Exercise – Below are entries to return in full. Keep each one exact.

Records for this exercise –
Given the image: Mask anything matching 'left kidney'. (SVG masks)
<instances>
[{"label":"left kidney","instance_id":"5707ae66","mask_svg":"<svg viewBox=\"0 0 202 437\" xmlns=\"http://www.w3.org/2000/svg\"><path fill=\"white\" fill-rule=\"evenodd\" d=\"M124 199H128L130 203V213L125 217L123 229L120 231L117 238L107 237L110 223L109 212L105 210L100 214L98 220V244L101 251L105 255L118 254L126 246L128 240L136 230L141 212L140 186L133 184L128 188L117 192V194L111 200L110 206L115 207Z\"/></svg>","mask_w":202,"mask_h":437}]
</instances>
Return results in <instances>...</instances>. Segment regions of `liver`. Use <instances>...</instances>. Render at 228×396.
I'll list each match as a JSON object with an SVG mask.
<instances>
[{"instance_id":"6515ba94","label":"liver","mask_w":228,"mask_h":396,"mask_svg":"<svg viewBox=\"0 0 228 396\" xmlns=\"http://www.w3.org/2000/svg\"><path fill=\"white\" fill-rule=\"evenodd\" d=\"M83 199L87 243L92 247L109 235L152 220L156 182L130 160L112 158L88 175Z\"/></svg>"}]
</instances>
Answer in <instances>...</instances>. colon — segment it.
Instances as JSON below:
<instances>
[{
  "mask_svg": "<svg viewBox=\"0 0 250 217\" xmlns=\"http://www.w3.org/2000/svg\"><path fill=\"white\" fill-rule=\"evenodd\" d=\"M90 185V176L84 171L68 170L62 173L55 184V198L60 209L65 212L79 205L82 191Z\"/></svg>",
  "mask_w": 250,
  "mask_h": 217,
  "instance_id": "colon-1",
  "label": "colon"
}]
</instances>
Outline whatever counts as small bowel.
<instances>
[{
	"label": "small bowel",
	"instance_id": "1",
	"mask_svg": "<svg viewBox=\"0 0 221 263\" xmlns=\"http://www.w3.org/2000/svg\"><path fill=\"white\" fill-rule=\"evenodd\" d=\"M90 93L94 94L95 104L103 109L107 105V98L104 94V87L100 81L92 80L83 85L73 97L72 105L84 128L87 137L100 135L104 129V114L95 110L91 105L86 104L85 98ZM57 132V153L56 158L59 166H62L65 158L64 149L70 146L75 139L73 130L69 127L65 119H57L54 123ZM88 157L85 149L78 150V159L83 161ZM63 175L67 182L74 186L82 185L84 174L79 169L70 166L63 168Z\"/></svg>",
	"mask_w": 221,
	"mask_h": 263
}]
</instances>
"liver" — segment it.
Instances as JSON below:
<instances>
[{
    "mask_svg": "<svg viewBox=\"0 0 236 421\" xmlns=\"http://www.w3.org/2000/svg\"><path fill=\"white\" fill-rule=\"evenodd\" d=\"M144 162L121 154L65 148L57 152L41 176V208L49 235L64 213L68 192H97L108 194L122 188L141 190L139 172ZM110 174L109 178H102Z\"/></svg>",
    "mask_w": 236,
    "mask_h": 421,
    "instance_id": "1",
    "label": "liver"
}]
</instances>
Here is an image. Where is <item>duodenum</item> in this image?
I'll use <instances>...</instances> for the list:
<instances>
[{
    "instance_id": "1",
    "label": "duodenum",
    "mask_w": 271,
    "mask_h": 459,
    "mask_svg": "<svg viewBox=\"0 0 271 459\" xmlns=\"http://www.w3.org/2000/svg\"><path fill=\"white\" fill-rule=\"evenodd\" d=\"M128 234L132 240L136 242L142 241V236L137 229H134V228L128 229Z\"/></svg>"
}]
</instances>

Output below –
Given the image: Mask anything matching 'left kidney'. (SVG masks)
<instances>
[{"label":"left kidney","instance_id":"5707ae66","mask_svg":"<svg viewBox=\"0 0 202 437\" xmlns=\"http://www.w3.org/2000/svg\"><path fill=\"white\" fill-rule=\"evenodd\" d=\"M124 199H128L130 203V213L125 217L123 229L120 231L117 238L107 237L110 223L109 212L105 210L100 214L98 220V244L101 251L105 255L118 254L126 246L128 240L136 230L141 212L140 186L133 184L128 188L117 192V194L111 200L110 206L115 207Z\"/></svg>","mask_w":202,"mask_h":437}]
</instances>
Return results in <instances>...</instances>. Segment regions of `liver`. Use <instances>...</instances>. Render at 228×396.
I'll list each match as a JSON object with an SVG mask.
<instances>
[{"instance_id":"6515ba94","label":"liver","mask_w":228,"mask_h":396,"mask_svg":"<svg viewBox=\"0 0 228 396\" xmlns=\"http://www.w3.org/2000/svg\"><path fill=\"white\" fill-rule=\"evenodd\" d=\"M83 199L87 243L92 247L109 235L152 220L156 182L130 160L112 158L88 175Z\"/></svg>"}]
</instances>
Answer in <instances>...</instances>. colon — segment it.
Instances as JSON below:
<instances>
[{
  "mask_svg": "<svg viewBox=\"0 0 250 217\" xmlns=\"http://www.w3.org/2000/svg\"><path fill=\"white\" fill-rule=\"evenodd\" d=\"M90 185V176L84 171L68 170L62 173L55 184V198L60 209L65 212L79 205L82 191Z\"/></svg>",
  "mask_w": 250,
  "mask_h": 217,
  "instance_id": "colon-1",
  "label": "colon"
}]
</instances>
Outline whatever counts as small bowel.
<instances>
[{
	"label": "small bowel",
	"instance_id": "1",
	"mask_svg": "<svg viewBox=\"0 0 221 263\" xmlns=\"http://www.w3.org/2000/svg\"><path fill=\"white\" fill-rule=\"evenodd\" d=\"M90 93L94 94L95 104L103 109L107 105V98L104 94V87L100 81L92 80L83 85L73 97L72 105L84 128L87 137L100 135L104 129V114L95 110L91 105L86 104L85 98ZM57 132V153L56 158L59 166H62L65 158L64 149L70 146L75 139L73 130L69 127L65 119H57L54 123ZM88 157L85 149L78 150V159L83 161ZM63 175L67 182L74 186L82 185L84 174L79 169L70 166L63 168Z\"/></svg>",
	"mask_w": 221,
	"mask_h": 263
}]
</instances>
"liver" — segment it.
Instances as JSON below:
<instances>
[{
    "mask_svg": "<svg viewBox=\"0 0 236 421\" xmlns=\"http://www.w3.org/2000/svg\"><path fill=\"white\" fill-rule=\"evenodd\" d=\"M144 162L121 154L65 148L57 152L41 176V208L49 235L64 213L68 192H97L108 194L122 188L141 190L139 172ZM110 174L109 178H102Z\"/></svg>",
    "mask_w": 236,
    "mask_h": 421,
    "instance_id": "1",
    "label": "liver"
}]
</instances>
Here is an image. Where is <item>duodenum</item> in this image?
I'll use <instances>...</instances> for the list:
<instances>
[{
    "instance_id": "1",
    "label": "duodenum",
    "mask_w": 271,
    "mask_h": 459,
    "mask_svg": "<svg viewBox=\"0 0 271 459\" xmlns=\"http://www.w3.org/2000/svg\"><path fill=\"white\" fill-rule=\"evenodd\" d=\"M128 234L132 240L136 242L142 241V236L137 229H134V228L128 229Z\"/></svg>"
}]
</instances>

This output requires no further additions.